ゴルフを始めたばかりの人は、しばらくは球が右にしか飛ばないでしょう。いわゆるスライスというやつです。アイアンでもドライバーでもどちらも右ばかり。これも練習を積んでくると今度は左に飛ぶようになってきます。今度は引っ掛けですね。こうして右に曲がったり、左に曲がったりしながら、だんだん曲がり幅が小さくなってきて安定してくるのです。

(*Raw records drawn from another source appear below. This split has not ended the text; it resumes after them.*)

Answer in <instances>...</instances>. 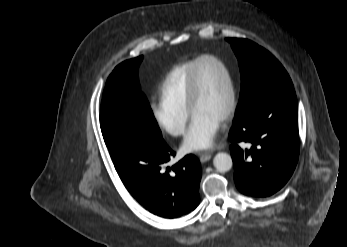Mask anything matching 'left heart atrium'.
<instances>
[{"label": "left heart atrium", "mask_w": 347, "mask_h": 247, "mask_svg": "<svg viewBox=\"0 0 347 247\" xmlns=\"http://www.w3.org/2000/svg\"><path fill=\"white\" fill-rule=\"evenodd\" d=\"M221 120L204 115L193 114L188 132L182 144V151L191 153L209 148L220 129Z\"/></svg>", "instance_id": "obj_1"}]
</instances>
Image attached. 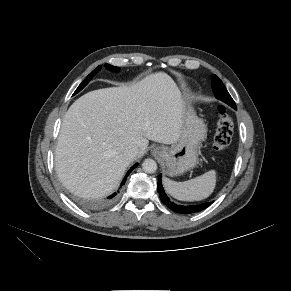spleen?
I'll list each match as a JSON object with an SVG mask.
<instances>
[{
	"mask_svg": "<svg viewBox=\"0 0 291 291\" xmlns=\"http://www.w3.org/2000/svg\"><path fill=\"white\" fill-rule=\"evenodd\" d=\"M168 194L181 201H200L209 197L215 189L216 171L210 170L201 176L185 182L163 179Z\"/></svg>",
	"mask_w": 291,
	"mask_h": 291,
	"instance_id": "obj_1",
	"label": "spleen"
}]
</instances>
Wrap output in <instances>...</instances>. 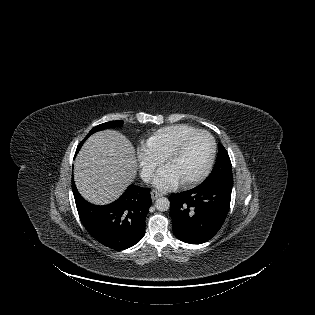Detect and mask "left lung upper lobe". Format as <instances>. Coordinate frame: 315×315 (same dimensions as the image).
Listing matches in <instances>:
<instances>
[{"mask_svg": "<svg viewBox=\"0 0 315 315\" xmlns=\"http://www.w3.org/2000/svg\"><path fill=\"white\" fill-rule=\"evenodd\" d=\"M205 184H233L232 166L229 155L222 144H219V151L215 166L209 177L204 181Z\"/></svg>", "mask_w": 315, "mask_h": 315, "instance_id": "1", "label": "left lung upper lobe"}]
</instances>
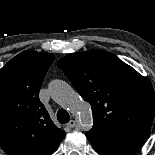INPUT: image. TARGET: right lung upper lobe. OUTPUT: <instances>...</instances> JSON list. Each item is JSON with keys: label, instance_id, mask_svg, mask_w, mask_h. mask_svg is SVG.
Segmentation results:
<instances>
[{"label": "right lung upper lobe", "instance_id": "obj_1", "mask_svg": "<svg viewBox=\"0 0 155 155\" xmlns=\"http://www.w3.org/2000/svg\"><path fill=\"white\" fill-rule=\"evenodd\" d=\"M54 58L27 50L0 69V147L8 155H50L66 135L39 100Z\"/></svg>", "mask_w": 155, "mask_h": 155}]
</instances>
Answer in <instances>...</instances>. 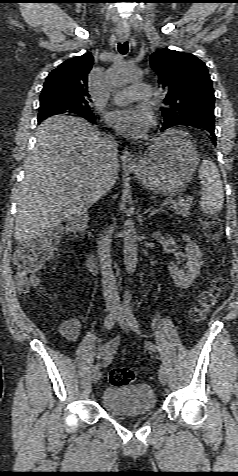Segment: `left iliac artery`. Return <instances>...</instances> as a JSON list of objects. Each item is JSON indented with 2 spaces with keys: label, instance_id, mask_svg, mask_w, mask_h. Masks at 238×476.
<instances>
[{
  "label": "left iliac artery",
  "instance_id": "obj_1",
  "mask_svg": "<svg viewBox=\"0 0 238 476\" xmlns=\"http://www.w3.org/2000/svg\"><path fill=\"white\" fill-rule=\"evenodd\" d=\"M125 315H126V320L128 322V325L131 327V329L136 332L138 335L141 334V330L139 328V324L136 320V318L134 317V314L132 312V309L130 306H126L125 307ZM145 347L151 351H158L159 350V347L156 346L154 343L150 342V341H147L145 343Z\"/></svg>",
  "mask_w": 238,
  "mask_h": 476
}]
</instances>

最初に経験するスライスは、どうして起こるのでしょう。ゴルフクラブというのは、ヘッドの重心がシャフトからずれていて、ほっておくとフェイスが右に向くようにできているのです。さらに日本人がなじみのある野球の場合、球を打つときは、体の前で捕らえるので、ボールとバットを正対させることができるのですが、ボールが体の横でとまっているゴルフの場合、野球と同じ手の位置でボールを打つと、フェイスがさらに開いてしまうのです。

次に引っ掛けですが、ゴルフスイングは本来円運動ですので、本来はフェイスが開いた状態から、徐々に閉じながらボールのところでスクエアになり、そこから徐々に閉じていく動きになります。この時スイングの方向がボールを打ち出す方向と一致していれば、理想的なストレートボールになるのですが、スイング方向が左に向いていると、フェイスが閉じた状態でボールにあたり、さらにどんどん閉じていくので、引っ掛けとなるのです。特にショートアイアンはスイングの半径が小さいので、より右に向きやすく、引っ掛けやすいのです。